Three Poems by Brittany J. Barron

Mad Girl Imagines Mama and Daddy's Wedding

When Mad Girl imagines Mama and Daddy’s wedding,
she imagines a smoke-in-the-lungs July night at St. Paul’s.
Mama walked down the aisle, bathed in crimson. 

Eighteen, a Baptist’s daughter, with a heart of hymns,
not yet ready for her wifely duties. Before they exchanged rings,
Mama told Daddy, I will never love you like you love me. 

Mama’s premonition: her dress ablaze in a cauldron. 
In pictures, her daddy’s eyes locked to the floor, as if in a funeral
procession. Mama walked down the aisle, bathed in crimson. 

In forty years, she’d look at her husband like a man no better 
than a sheep gashed and skinned at the altar. She’d recited vows 
she scraped with her teeth, red-mouthed, wishing she’d never bled

for Daddy, who grieved tomorrow and tomorrow, his future 
of sound and fury. Mama, a May child, didn’t belong in his storm. 
Mama walked down the aisle, bathed in crimson. 
Her premonition: her dress ablaze in a cauldron.

Mad Girl at the Grocery Store

On the day she decided to be a vegetarian, Mad Girl accompanied Mama to J&J’s. Mad Girl walked up and down the aisles, picked up apples and smelled their pink skin. She stood in front of the temperature-controlled produce longer than any other warm body. Mad Girl reserved those Wednesdays to show herself. To upset a pile of pears. To pick up a box of cereal and put it back on the shelf, determined at indecisiveness until Mama checked off ground beef from her list. Mad Girl stopped the buggy, considered the red pool in the package. Asked Mama what it was. Blood, Mama told her. Mad Girl disappeared that day, scared from the foreboding. She wouldn’t appear again for another few years or so, when her desperation was bright as that animal’s red blood. In that clear plastic wrap, choked.

Mad Girl's Aubade: Pendergrass, Georgia

Five forty-five: 
Mad Girl awakens,
and she can still live
in the skull of morning
where cows scatter 
in the pasture,
knock the trough,
with every nudge, 
they beg, more.

Mad Girl asked the same, more,
when she sat across from the boy she could have loved,
the days she knelt at the altar for alms,
the moments she stared at the creature in the mirror.

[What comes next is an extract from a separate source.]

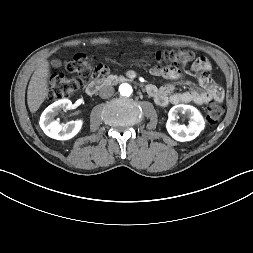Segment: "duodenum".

In Pendergrass, the bone of sky 
says, enough, 
yet when Mad Girl dreams at night,
she dreams of that boy, those alms, that mirror.

The sky’s fever flashes—
now pink
now amber
now azure—
the prayer of home.

Mad Girl left that sky, that prayer, that medicine.

Brittany J. Barron graduated from the University of North Georgia with a B.A. in English and minor in Gender Studies in May 2016. At UNG, the Gender Studies Council recognized Brittany’s research on Dorothy Allison, presenting her with the Simone de Beauvoir Award. Currently, she is a third-year MFA candidate in poetry at Georgia College, where she serves as Assistant Poetry Editor of Arts & Letters and teaches freshman composition. In 2017, her poetry was published in Z Publishing’s anthology Georgia’s Best Emerging Poets.